ONT ADOPTÉ LA PRÉSENTE DIRECTIVE:

Article premier Objet

La présente directive définit des infractions pénales en matière d'attaques contre les systèmes d'information et instaure des règles minimales pour l'établissement des peines sanctionnant ces infractions. Elle vise également à mettre en place des dispositifs communs pour prévenir ces attaques et améliorer la coopération judiciaire européenne dans ce domaine.

Article 2 Définitions

Aux fins de la présente directive, on entend par:

a) «système d'information»: tout dispositif isolé ou groupe de dispositifs interconnectés ou apparentés, qui assure ou dont un ou plusieurs éléments assurent, conformément à un programme, un traitement automatisé de données informatiques, ainsi que les données informatiques stockées, traitées, récupérées ou transmises par ces derniers en vue de leur fonctionnement, utilisation, protection et maintenance;

b) «données informatiques»: toute représentation de faits, d’informations ou de notions sous une forme susceptible d’être traitée par un système d’information, y compris un programme permettant à ce dernier d’exécuter une fonction;

c) «personne morale»: toute entité à laquelle le droit en vigueur reconnaît ce statut, à l’exception des États et des autres entités publiques dans l’exercice de prérogatives de puissance publique, et des organisations internationales relevant du droit public;

d) «sans en avoir le droit»: un accès ou une atteinte à l’intégrité non autorisé(e) par le propriétaire ou autre détenteur de droits au système ou à une partie du système, ou non prévu(e) par la législation nationale.

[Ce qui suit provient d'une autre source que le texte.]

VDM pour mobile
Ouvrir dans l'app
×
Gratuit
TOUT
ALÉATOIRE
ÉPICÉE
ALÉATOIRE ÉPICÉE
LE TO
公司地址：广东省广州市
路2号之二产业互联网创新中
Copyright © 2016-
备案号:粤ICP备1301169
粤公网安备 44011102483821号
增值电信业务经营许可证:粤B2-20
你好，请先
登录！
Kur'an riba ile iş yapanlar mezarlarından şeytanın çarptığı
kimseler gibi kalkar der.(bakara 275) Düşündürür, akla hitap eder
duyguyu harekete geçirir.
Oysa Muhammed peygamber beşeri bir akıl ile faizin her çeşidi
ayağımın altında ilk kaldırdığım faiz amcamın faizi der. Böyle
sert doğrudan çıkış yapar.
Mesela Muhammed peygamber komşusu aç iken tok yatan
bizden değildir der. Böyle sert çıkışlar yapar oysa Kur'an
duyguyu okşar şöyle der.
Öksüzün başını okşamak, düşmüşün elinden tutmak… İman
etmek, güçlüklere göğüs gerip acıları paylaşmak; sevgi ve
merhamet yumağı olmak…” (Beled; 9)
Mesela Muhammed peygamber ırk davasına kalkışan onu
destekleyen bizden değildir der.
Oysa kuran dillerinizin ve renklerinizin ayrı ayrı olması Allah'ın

Article 3 Accès illicite à des systèmes d’information

. Les États membres prennent les mesures nécessaires pour faire en sorte que l’accès intentionnel, sans en avoir le droit, à tout ou partie d’un système d’information devienne une infraction pénale punissable, au moins dans les cas où les faits ne sont pas sans gravité.

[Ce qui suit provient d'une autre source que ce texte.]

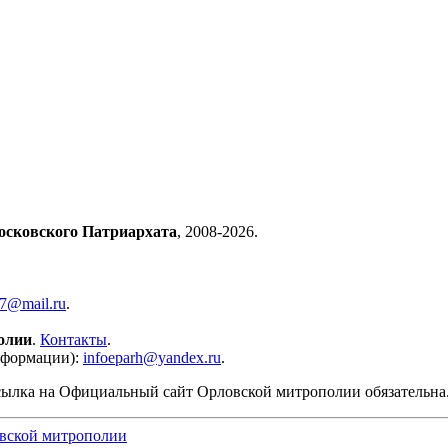
осковского Патриархата
, 2008-2026.
57@mail.ru
.
олии
.
Контакты
.
нформации):
infoeparh@yandex.ru
.
сылка на Официальный сайт Орловской митрополии обязательна
вской митрополии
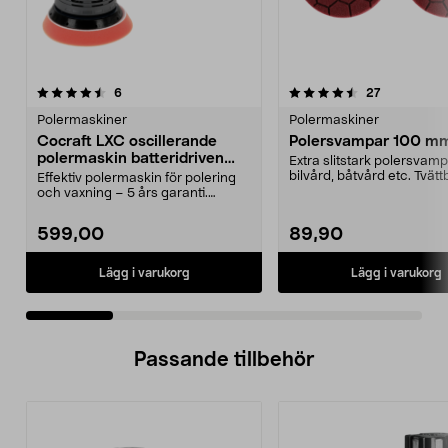
4.5 av 5 stjärnor
recensioner
4.0 av 5 stjärnor
recensioner
6
27
Polermaskiner
Polermaskiner
Cocraft LXC oscillerande
Polersvampar 100 m
polermaskin batteridriven
Extra slitstark polersvamp
P18-BL
bilvård, båtvård etc. Tvätt
Effektiv polermaskin för polering
använd om igen...
och vaxning – 5 års garanti.
Cocraft LXC P18-B...
599,00
89,90
Lägg i varukorg
Lägg i varukorg
Passande tillbehör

Article 4 Atteinte à l’intégrité d’un système

Les États membres prennent les mesures nécessaires pour faire en sorte que le fait de provoquer intentionnellement une perturbation grave ou une interruption du fonctionnement d’un système d’information, en introduisant, transmettant, endommageant, effaçant, détériorant, modifiant, supprimant ou rendant inaccessibles des données informatiques devienne une infraction pénale punissable lorsque l’acte est commis sans que l’auteur en ait le droit, au moins dans les cas où les faits ne sont pas sans gravité.

Article 5 Atteinte à l’intégrité des données

Les États membres prennent les mesures nécessaires pour faire en sorte que le fait d’effacer, d’endommager, de détériorer, de modifier, de supprimer ou de rendre inaccessibles des données informatiques d’un système d’information de manière intentionnelle devienne une infraction pénale punissable lorsque l’acte est commis sans que l’auteur en ait le droit, au moins dans les cas où les faits ne sont pas sans gravité.

Article 6 Interception illégale

Les États membres prennent les mesures nécessaires pour faire en sorte que l'interception intentionnelle, par des moyens techniques, de transmissions non publiques de données informatiques vers un système d'information ou à partir ou à l'intérieur d'un tel système, y compris d'émissions électromagnétiques à partir d'un système d'information contenant des données informatiques, devienne une infraction pénale punissable si l'auteur la commet sans en avoir le droit.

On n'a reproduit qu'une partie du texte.